### WHAT THE TASK ASKS
Exact copy, no pictures: reproduce the lines from the one that holds "Mask all regions" through the end of the entries.

### SOURCE MATERIAL
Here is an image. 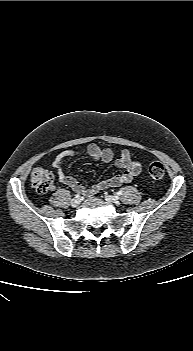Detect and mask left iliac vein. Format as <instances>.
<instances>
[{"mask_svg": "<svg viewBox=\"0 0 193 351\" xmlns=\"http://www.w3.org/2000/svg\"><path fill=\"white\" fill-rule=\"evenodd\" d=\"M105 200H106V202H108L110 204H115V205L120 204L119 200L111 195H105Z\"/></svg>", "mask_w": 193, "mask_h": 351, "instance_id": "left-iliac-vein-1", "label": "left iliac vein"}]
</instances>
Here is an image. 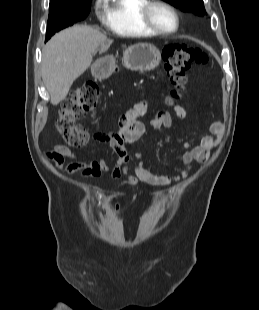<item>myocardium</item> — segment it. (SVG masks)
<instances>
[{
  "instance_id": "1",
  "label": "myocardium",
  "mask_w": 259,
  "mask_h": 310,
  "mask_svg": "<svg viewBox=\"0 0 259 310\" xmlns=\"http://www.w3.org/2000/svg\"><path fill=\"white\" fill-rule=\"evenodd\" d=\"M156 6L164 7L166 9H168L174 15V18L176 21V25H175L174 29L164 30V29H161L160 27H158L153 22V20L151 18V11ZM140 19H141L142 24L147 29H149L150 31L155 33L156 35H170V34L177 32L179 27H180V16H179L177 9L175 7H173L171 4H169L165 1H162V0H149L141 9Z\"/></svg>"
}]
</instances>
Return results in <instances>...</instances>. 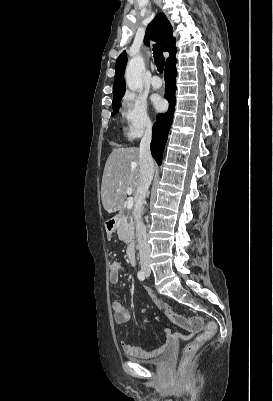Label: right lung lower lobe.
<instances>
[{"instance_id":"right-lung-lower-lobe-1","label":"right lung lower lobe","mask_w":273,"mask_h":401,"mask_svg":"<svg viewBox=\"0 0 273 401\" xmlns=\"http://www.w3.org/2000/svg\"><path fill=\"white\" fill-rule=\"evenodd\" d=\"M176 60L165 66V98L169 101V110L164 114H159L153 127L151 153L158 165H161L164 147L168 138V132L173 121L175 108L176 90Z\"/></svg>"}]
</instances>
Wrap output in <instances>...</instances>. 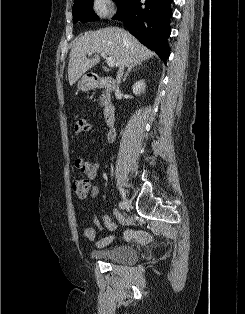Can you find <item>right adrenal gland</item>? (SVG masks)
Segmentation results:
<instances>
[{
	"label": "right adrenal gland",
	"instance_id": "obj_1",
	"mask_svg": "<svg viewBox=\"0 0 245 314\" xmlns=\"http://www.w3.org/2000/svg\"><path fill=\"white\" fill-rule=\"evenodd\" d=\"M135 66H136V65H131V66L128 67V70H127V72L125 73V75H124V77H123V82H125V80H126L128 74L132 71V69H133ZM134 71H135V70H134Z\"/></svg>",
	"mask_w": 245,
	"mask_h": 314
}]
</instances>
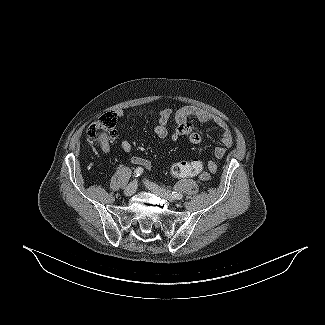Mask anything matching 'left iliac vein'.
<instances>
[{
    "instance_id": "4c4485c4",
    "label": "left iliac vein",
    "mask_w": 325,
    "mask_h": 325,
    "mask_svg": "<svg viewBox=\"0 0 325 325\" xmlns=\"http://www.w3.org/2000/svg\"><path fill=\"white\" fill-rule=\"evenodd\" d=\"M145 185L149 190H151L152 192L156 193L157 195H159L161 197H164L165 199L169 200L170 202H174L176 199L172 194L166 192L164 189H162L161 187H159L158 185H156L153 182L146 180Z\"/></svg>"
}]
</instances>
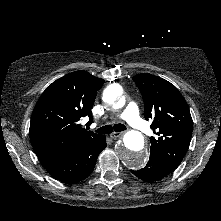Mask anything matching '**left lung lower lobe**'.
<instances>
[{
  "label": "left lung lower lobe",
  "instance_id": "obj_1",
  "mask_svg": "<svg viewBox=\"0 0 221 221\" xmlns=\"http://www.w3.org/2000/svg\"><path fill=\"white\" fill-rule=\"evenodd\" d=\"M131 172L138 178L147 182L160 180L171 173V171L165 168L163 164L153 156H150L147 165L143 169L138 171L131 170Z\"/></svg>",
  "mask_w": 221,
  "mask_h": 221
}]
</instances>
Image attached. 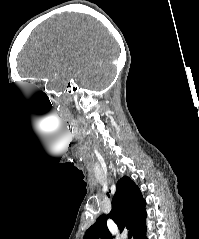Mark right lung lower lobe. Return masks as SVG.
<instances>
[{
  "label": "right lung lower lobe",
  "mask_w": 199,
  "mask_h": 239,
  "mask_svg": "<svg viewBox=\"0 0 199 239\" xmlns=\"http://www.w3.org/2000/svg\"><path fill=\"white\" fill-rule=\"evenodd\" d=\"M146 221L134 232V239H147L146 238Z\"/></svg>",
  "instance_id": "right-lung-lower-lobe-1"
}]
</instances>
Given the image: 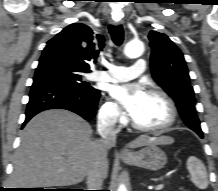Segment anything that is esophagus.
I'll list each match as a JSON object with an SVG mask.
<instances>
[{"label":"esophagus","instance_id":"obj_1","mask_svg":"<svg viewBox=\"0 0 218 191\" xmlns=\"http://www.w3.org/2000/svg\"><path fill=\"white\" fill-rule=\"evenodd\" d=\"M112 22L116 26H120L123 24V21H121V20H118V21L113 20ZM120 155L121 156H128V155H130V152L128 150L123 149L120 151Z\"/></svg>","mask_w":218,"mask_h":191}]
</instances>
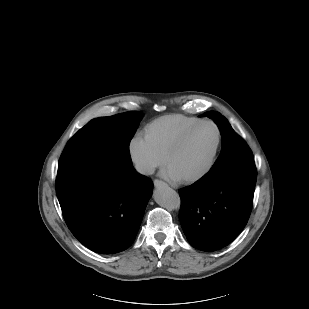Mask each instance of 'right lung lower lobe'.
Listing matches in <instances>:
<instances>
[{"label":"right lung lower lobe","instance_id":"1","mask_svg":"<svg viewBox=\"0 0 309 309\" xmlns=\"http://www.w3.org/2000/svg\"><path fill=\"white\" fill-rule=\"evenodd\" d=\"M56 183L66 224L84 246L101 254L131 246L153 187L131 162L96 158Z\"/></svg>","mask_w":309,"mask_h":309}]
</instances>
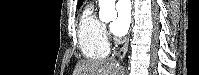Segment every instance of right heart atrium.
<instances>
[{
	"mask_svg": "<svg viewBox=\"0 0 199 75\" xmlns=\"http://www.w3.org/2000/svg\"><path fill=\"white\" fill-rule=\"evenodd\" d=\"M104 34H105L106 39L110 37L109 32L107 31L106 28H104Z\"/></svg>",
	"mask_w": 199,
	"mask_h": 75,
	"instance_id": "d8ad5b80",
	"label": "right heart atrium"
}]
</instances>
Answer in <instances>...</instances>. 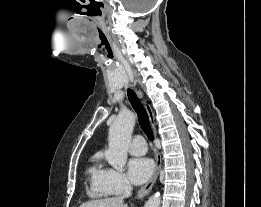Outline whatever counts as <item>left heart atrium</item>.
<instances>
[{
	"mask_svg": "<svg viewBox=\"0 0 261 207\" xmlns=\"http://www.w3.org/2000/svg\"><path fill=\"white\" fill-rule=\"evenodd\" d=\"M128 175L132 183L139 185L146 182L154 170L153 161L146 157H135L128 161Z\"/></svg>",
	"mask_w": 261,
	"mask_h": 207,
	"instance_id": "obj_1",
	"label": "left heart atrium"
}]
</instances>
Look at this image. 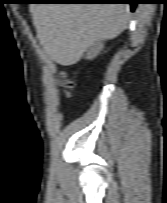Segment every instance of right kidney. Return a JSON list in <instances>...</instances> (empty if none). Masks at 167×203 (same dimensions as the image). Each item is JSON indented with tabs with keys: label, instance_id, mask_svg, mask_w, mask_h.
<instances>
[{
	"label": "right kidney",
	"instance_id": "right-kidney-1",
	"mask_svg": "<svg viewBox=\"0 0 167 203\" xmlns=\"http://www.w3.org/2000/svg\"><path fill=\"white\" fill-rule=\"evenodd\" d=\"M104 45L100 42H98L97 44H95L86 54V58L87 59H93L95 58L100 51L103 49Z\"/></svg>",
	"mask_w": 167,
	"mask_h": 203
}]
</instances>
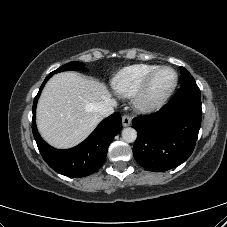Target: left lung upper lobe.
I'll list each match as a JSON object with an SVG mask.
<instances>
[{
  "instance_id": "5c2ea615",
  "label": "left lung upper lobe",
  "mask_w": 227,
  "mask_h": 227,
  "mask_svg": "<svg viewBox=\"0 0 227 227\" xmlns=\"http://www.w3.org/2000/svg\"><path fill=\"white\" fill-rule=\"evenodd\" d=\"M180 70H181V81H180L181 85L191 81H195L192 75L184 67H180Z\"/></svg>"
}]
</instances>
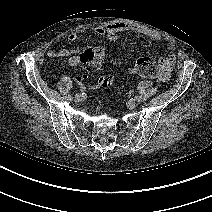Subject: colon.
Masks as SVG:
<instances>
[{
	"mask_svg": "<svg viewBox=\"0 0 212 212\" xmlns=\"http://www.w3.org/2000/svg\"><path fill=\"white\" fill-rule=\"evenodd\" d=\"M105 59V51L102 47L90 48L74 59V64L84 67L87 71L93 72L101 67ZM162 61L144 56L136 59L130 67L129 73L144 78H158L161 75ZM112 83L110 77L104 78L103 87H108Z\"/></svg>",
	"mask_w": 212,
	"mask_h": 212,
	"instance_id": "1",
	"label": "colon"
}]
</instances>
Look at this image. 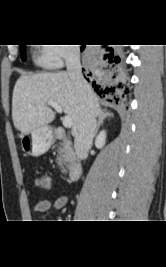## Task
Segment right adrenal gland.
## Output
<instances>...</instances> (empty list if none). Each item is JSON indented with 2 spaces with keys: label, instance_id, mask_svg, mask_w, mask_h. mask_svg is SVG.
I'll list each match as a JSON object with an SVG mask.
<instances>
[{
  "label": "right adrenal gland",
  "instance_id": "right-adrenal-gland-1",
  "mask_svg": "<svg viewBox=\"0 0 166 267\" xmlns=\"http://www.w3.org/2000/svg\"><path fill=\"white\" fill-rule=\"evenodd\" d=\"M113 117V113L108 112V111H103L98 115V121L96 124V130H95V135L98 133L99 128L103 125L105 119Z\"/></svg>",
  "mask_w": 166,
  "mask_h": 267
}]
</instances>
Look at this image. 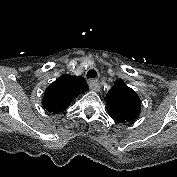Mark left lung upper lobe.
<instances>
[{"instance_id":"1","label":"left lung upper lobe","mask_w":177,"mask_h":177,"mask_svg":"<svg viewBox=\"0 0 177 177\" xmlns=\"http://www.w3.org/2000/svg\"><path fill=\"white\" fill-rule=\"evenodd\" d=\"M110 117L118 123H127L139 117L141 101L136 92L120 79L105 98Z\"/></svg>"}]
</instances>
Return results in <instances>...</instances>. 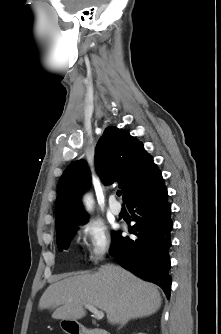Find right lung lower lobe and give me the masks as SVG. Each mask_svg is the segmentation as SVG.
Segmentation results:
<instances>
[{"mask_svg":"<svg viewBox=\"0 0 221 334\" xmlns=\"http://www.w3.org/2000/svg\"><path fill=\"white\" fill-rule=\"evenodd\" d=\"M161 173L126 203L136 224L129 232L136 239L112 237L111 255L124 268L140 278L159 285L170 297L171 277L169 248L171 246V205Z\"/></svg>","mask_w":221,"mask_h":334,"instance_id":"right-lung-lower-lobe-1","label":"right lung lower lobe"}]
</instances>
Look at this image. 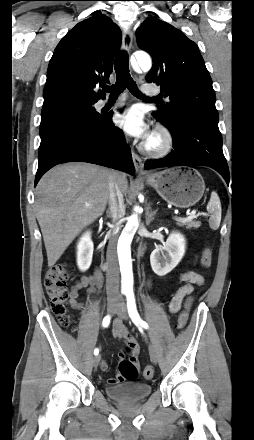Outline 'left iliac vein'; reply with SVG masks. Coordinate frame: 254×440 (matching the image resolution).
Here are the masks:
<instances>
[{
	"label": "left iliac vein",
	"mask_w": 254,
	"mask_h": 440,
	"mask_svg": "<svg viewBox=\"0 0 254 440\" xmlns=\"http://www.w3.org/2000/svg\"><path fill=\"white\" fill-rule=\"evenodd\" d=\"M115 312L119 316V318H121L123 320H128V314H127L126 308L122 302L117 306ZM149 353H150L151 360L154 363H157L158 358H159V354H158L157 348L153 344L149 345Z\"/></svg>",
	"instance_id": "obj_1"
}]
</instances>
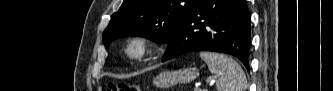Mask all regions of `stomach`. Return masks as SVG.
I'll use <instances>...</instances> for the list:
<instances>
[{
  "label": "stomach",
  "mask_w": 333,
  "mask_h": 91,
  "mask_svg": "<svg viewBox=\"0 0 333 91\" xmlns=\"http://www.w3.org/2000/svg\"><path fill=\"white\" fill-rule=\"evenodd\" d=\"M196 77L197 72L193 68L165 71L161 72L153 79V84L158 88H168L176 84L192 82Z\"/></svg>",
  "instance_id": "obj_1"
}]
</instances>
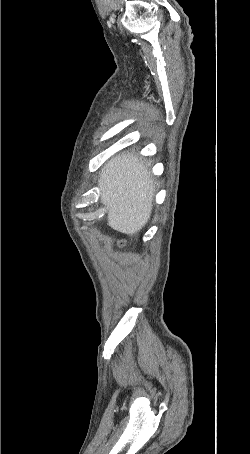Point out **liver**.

### SOLUTION BELOW
Mask all regions of `stomach`. Return masks as SVG.
I'll use <instances>...</instances> for the list:
<instances>
[{
  "label": "stomach",
  "mask_w": 333,
  "mask_h": 91,
  "mask_svg": "<svg viewBox=\"0 0 333 91\" xmlns=\"http://www.w3.org/2000/svg\"><path fill=\"white\" fill-rule=\"evenodd\" d=\"M196 77L197 72L193 68L165 71L161 72L153 79V84L158 88H168L176 84L192 82Z\"/></svg>",
  "instance_id": "obj_1"
}]
</instances>
Point out **liver**.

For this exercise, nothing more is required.